[Stored data entries]
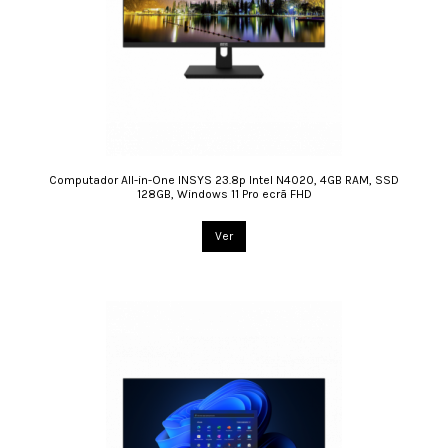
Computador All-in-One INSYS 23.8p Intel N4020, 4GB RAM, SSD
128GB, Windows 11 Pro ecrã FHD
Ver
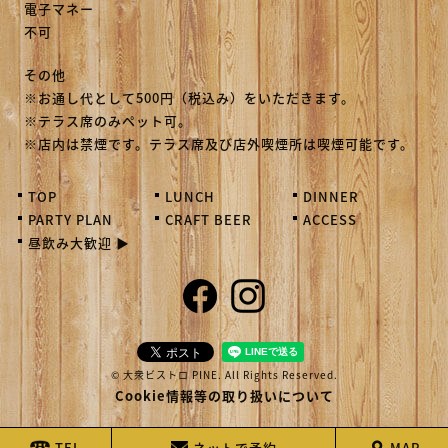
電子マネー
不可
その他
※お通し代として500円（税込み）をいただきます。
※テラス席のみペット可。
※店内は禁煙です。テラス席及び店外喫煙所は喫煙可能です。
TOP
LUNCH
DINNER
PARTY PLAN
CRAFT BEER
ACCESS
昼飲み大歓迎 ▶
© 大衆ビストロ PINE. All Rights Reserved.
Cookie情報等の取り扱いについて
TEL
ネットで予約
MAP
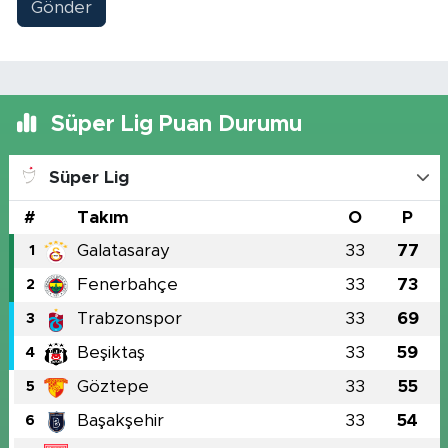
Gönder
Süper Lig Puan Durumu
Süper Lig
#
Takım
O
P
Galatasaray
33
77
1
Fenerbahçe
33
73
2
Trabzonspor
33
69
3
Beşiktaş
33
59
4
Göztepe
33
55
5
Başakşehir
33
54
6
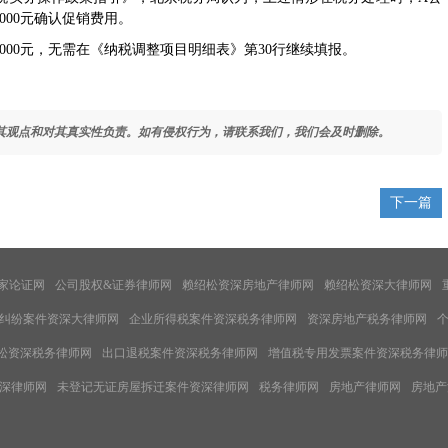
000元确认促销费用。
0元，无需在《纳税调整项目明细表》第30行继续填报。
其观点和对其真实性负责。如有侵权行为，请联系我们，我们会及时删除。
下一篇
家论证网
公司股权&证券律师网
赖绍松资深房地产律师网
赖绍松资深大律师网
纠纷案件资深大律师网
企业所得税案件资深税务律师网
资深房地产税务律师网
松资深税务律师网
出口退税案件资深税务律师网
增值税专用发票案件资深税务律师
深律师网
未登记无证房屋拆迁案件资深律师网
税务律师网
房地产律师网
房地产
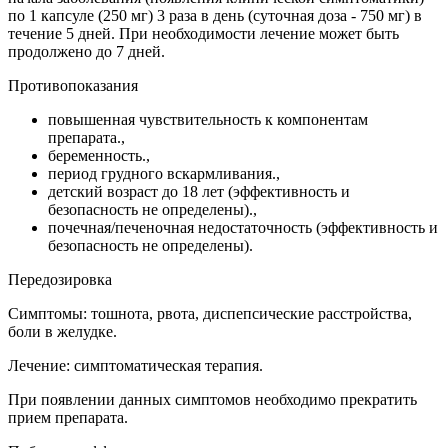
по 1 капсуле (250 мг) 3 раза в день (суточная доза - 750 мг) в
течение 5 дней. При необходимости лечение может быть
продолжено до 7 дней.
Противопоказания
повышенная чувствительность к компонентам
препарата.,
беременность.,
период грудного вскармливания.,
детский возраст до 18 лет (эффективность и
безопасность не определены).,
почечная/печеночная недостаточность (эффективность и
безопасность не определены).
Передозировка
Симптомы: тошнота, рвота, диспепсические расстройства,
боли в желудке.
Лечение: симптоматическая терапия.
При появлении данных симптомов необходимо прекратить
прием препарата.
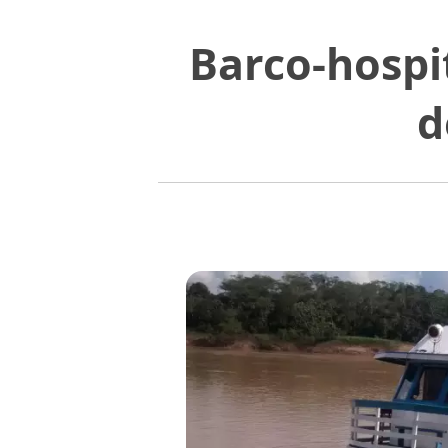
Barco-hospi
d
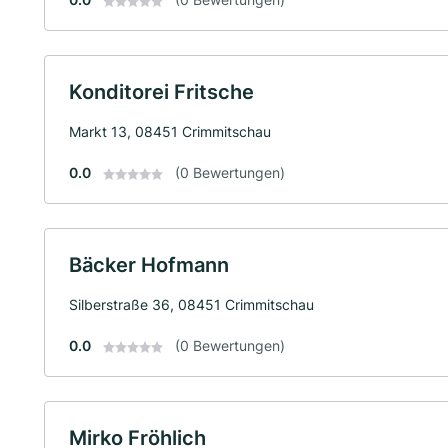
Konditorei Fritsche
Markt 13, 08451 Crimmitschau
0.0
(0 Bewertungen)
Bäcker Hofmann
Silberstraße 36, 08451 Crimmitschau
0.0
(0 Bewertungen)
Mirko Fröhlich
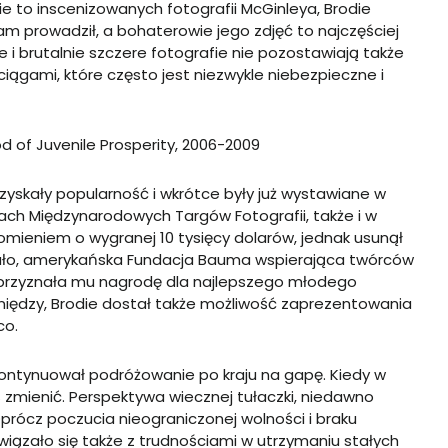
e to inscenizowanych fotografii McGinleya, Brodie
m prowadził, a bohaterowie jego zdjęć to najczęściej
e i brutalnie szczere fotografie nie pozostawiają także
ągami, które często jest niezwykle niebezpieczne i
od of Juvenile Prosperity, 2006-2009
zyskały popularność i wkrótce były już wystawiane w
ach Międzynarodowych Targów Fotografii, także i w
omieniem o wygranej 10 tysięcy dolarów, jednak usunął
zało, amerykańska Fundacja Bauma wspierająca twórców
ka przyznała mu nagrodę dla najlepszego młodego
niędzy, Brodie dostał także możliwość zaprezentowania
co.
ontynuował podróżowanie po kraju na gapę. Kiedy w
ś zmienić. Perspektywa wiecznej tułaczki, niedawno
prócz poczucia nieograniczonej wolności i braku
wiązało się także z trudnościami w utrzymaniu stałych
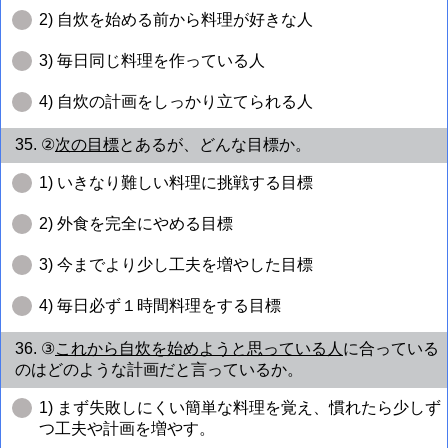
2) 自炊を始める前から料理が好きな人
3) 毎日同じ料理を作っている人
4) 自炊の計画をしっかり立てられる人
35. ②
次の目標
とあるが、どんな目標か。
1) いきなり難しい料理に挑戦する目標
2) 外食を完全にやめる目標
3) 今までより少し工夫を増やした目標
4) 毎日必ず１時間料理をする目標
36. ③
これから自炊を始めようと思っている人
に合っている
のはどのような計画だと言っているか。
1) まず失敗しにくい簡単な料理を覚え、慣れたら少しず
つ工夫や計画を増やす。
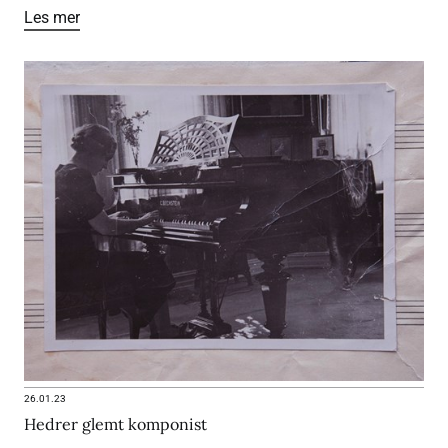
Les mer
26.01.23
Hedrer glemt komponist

---

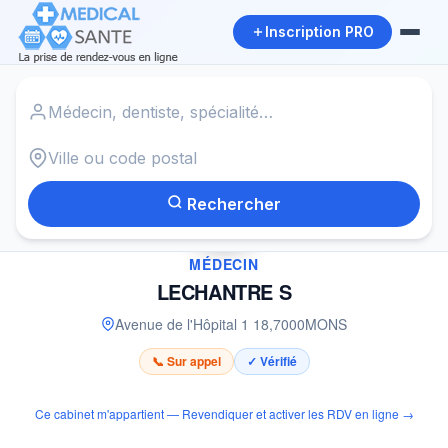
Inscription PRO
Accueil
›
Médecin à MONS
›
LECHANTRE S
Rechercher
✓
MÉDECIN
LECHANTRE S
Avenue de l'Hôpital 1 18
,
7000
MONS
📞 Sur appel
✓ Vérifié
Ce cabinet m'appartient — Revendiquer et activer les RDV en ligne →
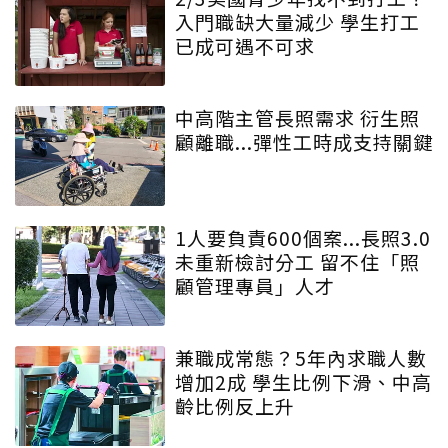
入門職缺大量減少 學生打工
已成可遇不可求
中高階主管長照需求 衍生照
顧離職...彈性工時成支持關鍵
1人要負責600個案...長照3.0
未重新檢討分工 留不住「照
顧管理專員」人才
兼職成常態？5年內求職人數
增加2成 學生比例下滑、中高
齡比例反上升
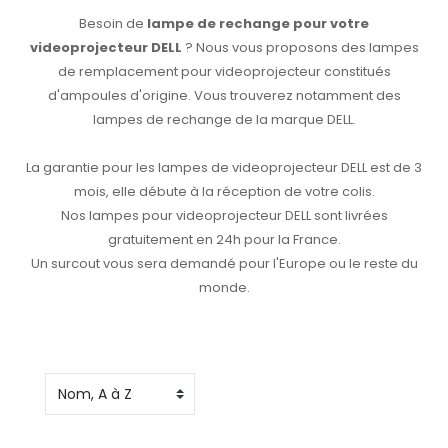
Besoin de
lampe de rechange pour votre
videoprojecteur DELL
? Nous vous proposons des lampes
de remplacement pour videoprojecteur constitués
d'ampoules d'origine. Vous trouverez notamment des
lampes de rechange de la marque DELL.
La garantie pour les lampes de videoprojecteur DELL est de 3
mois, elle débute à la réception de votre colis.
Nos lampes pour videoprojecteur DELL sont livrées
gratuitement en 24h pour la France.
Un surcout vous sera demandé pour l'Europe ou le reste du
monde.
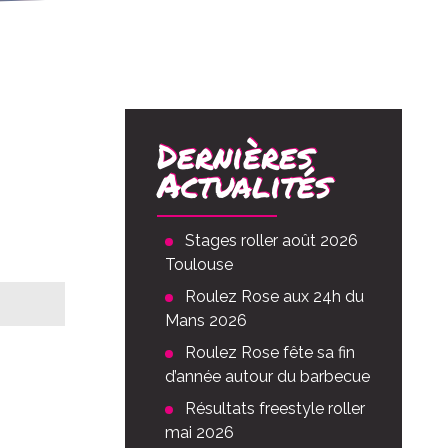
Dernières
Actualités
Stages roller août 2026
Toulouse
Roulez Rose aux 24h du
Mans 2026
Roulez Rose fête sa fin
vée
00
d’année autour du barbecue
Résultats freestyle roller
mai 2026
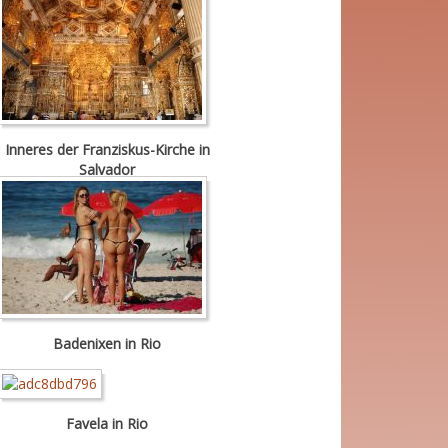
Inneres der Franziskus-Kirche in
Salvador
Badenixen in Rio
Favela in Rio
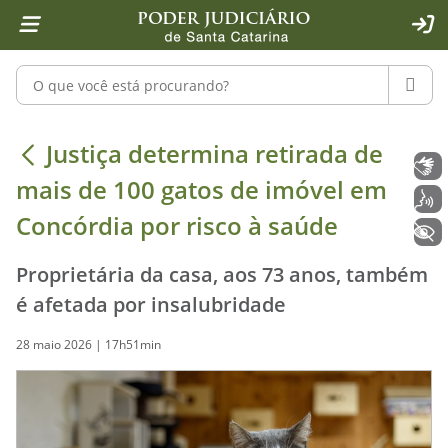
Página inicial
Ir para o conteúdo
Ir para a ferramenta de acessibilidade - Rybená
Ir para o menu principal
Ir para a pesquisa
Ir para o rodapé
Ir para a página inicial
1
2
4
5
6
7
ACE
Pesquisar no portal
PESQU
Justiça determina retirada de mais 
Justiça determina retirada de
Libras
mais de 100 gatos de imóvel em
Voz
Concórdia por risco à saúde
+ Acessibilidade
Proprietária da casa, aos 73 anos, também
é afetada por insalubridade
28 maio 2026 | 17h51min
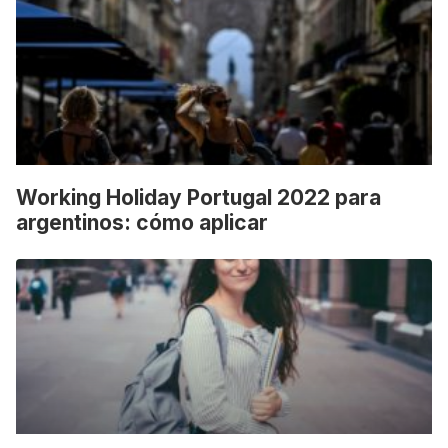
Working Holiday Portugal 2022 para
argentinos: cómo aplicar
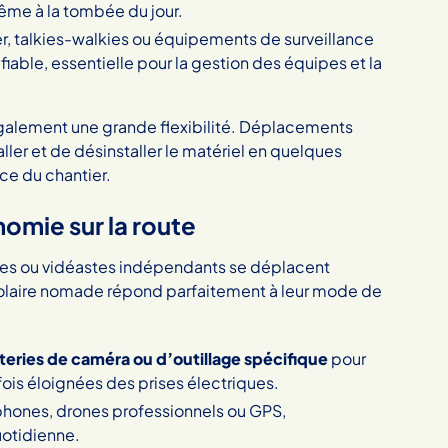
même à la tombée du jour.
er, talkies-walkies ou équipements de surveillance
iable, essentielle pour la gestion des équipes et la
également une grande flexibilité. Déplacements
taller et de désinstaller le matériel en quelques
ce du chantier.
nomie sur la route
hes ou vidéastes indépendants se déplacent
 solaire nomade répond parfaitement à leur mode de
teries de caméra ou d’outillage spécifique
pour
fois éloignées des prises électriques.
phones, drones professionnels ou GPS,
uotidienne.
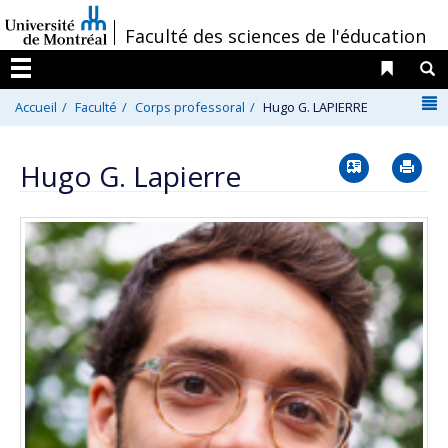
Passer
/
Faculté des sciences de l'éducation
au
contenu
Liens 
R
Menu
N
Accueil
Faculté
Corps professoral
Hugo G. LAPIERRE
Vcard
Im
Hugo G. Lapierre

• **What is required**:
Print an exact copy of the lines above, from the one containing "повышенная чувствительность к компонентам" through the one containing "Konditorei Fritsche", and leave out the pictures.

• **Answer to this task**:
повышенная чувствительность к компонентам
препарата.,
беременность.,
период грудного вскармливания.,
детский возраст до 18 лет (эффективность и
безопасность не определены).,
почечная/печеночная недостаточность (эффективность и
безопасность не определены).
Передозировка
Симптомы: тошнота, рвота, диспепсические расстройства,
боли в желудке.
Лечение: симптоматическая терапия.
При появлении данных симптомов необходимо прекратить
прием препарата.
Barco-hospi
d
Konditorei Fritsche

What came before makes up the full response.